Similarly, physiological menopause is featured by higher rate of ovulatory cycles compared to iatrogenic menopause, both induced by chemotherapy and endocrine therapy. In fact, the literature [58,63] supports the proposal that the lifetime number of ovulatory cycles is directly linked with the risk of developing HGSC and our data supports this evidence. Several hypotheses can explain the link between monthly ovulation and EOC: genomic instability caused by repetitive wounding and healing of the ovarian surface, gonadotropins stimulation of epithelium, repeated exposure to oxidative damage by retrograde menstruation and inflammatory factors of follicular fluid [64], just to cite the main ones.

In depth understanding of multifactorial cancerogenesis in EOC might highlight links between the incessant ovulation and the tubal hypothesis, with important implications in the preventive setting.

A last note must be made regarding endometrial evaluation in this cohort; in our population, 4 (2.2%) occult endometrial lesions (EIN and invasive endometrial carcinoma) were diagnosed, and 4 (2.8%) were diagnosed in the control population. Conflicting data exist about the risk of endometrial cancerogenesis in the BRCA population and its magnitude, with some studies suggesting an increased incidence of aggressive endometrial cancer and others negating this [65,66].

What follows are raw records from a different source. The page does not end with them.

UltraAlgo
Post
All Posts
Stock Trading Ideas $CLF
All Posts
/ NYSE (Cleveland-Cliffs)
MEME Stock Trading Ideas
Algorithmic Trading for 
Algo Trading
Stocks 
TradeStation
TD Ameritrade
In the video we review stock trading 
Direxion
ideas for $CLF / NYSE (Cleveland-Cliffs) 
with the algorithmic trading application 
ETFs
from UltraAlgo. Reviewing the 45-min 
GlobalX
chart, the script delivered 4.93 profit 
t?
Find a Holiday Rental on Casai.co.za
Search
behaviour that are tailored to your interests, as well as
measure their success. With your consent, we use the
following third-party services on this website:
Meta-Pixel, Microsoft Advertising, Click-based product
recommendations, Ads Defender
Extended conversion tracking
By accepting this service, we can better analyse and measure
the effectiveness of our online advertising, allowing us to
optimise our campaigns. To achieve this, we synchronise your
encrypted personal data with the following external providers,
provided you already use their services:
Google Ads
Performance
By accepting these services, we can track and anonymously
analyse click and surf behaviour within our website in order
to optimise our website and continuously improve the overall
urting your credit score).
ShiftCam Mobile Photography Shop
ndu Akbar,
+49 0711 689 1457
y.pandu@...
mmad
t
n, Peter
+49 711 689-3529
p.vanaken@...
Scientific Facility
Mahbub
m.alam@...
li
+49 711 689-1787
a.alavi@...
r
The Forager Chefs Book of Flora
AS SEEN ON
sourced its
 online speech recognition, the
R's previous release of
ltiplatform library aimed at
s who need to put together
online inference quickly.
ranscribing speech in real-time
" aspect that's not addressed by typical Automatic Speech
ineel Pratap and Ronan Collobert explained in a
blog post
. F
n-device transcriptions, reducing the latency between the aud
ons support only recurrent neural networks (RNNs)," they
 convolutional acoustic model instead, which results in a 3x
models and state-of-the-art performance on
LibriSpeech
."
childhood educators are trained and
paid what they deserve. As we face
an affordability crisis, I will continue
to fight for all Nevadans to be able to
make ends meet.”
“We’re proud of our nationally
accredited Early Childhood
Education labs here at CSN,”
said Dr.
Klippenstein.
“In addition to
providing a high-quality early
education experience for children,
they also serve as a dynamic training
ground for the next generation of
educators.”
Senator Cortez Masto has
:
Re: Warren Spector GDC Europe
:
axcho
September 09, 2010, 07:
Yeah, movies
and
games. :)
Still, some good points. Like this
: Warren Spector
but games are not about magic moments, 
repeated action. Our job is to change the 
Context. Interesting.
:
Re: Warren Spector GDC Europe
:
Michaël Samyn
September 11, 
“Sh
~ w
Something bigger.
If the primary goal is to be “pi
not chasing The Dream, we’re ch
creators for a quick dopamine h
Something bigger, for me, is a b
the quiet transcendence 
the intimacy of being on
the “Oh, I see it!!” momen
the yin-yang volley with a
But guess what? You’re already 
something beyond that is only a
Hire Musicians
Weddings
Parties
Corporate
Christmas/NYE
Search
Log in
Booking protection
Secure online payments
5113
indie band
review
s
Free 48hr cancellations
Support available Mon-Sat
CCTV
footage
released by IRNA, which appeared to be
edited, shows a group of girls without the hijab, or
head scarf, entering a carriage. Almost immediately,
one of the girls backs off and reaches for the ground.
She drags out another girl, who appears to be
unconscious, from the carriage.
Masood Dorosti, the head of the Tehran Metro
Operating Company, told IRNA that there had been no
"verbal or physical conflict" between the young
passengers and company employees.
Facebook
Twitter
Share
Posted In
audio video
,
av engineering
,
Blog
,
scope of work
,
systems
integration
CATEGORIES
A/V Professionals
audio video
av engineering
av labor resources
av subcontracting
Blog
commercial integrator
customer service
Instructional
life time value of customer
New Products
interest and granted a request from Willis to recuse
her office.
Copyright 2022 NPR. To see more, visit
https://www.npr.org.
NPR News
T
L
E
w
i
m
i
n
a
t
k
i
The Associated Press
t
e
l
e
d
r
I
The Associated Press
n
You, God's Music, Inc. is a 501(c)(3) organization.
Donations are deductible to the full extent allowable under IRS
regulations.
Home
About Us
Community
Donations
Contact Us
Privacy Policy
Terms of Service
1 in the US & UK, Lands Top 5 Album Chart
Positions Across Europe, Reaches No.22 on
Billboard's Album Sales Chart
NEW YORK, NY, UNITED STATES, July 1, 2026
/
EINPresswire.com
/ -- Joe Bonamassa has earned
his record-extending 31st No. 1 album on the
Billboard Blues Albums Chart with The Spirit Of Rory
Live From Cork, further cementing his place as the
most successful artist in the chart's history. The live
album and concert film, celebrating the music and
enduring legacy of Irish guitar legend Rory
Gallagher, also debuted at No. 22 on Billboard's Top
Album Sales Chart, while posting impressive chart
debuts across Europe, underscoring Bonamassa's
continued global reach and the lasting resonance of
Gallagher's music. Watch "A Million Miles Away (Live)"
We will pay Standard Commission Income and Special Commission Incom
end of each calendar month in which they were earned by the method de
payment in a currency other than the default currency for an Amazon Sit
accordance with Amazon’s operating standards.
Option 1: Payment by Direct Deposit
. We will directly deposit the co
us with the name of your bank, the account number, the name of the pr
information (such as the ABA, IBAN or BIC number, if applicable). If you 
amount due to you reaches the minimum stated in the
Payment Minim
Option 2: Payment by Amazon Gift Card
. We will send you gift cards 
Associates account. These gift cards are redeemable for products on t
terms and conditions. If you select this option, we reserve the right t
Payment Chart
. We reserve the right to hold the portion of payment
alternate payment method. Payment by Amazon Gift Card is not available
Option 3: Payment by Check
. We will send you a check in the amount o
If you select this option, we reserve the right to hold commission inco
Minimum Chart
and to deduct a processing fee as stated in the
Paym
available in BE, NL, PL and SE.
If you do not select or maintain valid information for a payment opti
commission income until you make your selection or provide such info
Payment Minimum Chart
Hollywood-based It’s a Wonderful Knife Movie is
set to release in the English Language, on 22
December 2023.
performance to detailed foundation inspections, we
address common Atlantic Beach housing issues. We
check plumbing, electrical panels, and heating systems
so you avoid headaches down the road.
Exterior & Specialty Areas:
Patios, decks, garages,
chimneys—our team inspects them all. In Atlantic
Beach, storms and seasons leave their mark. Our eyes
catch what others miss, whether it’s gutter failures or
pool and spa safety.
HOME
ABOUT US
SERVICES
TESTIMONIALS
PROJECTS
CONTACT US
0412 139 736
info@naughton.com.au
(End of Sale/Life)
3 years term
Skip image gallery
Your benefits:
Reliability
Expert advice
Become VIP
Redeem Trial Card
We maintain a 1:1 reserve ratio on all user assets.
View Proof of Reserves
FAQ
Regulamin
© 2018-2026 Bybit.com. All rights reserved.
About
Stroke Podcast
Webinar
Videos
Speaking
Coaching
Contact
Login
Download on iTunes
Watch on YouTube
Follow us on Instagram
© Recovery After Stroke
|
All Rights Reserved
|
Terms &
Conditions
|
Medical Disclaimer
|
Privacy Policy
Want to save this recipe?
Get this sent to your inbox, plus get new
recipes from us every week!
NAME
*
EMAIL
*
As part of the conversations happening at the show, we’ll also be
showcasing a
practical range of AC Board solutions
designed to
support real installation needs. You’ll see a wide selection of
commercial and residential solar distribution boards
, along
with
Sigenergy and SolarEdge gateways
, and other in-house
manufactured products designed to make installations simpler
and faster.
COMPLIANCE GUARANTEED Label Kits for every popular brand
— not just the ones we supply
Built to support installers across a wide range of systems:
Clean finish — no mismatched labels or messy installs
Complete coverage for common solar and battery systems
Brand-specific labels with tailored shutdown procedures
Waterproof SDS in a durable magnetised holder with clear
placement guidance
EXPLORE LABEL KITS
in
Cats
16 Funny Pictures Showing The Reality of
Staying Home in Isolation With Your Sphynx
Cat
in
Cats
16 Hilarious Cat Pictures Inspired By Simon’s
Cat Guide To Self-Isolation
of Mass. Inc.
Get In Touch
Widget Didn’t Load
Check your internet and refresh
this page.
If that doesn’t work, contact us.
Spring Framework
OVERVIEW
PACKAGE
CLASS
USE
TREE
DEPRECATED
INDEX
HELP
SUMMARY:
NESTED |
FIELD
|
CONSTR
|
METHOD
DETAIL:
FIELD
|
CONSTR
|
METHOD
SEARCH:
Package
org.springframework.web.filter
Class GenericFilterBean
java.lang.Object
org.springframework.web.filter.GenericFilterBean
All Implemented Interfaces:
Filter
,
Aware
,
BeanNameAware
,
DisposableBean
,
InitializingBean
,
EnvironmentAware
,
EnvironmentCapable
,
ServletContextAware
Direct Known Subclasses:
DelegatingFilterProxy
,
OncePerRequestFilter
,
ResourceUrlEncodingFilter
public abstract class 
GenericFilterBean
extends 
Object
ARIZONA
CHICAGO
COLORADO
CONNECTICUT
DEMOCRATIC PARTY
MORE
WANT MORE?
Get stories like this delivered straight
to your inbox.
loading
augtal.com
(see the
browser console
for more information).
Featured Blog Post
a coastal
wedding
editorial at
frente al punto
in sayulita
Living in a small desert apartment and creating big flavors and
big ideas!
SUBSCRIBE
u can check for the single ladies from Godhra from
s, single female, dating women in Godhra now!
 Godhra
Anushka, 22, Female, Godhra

Currently, no guidelines address the opportunity of endometrial staging in high-risk patients at the time of RRS; we suggest that an endometrial biopsy or hysterectomy, according to patient age and preference, should be routinely considered in the work-up of these patients, because it increases the chances to identify occult or in situ endometrial neoplasms before they become clinically manifest. Endometrial biopsy at RRS also represents a baseline for subsequent endometrial evaluations.

The main strengths of our study reside in the large number of consecutive high-risk patients enrolled, the availability of a long follow-up and evaluation of CA125 at baseline in almost all of the patients; from the pathological point of view, we stress the presence in our hospital of dedicated gyneco-pathologists handling the grossing and reporting of RRS specimens and the availability of endometrial and peritoneal washing results.

The main limitation of our study is the presence of non-genetically tested patients in the control group, even if we selected patients without personal or familial oncologic history with a very low supposed risk of being carriers of susceptibility gene variants. Another limitation is the relatively small sample size of the non-BRCA gene carrier population; this is, however, comparable with other published series and justified by the lack of specific guidelines for the management of these genetic variants.

5. Conclusions

In our study of RRS, never OC use, later-than-recommended age at RRS and physiological menopause correlate positively with neoplastic lesions in the BRCA population.

At histology, STIC and occult tubo-ovarian carcinoma diagnoses are more frequently associated with BRCA1/2 mutations, while no definitive conclusion can be drawn regarding the real risk for women with low-to-moderate penetrance non-BRCA gene variants. The ever-growing implementation of NGS techniques in clinical practice, and the lack of a viable alternative to surgery, make the need for unequivocal guidelines for non-BRCA mutation carriers all the more urgent. Our results underline the fact that data about TP53-associated lesions in this population is missing, and we advocate the importance of large case-control studies to reach the statistical significance needed to guide the clinical decision-making process for these patients.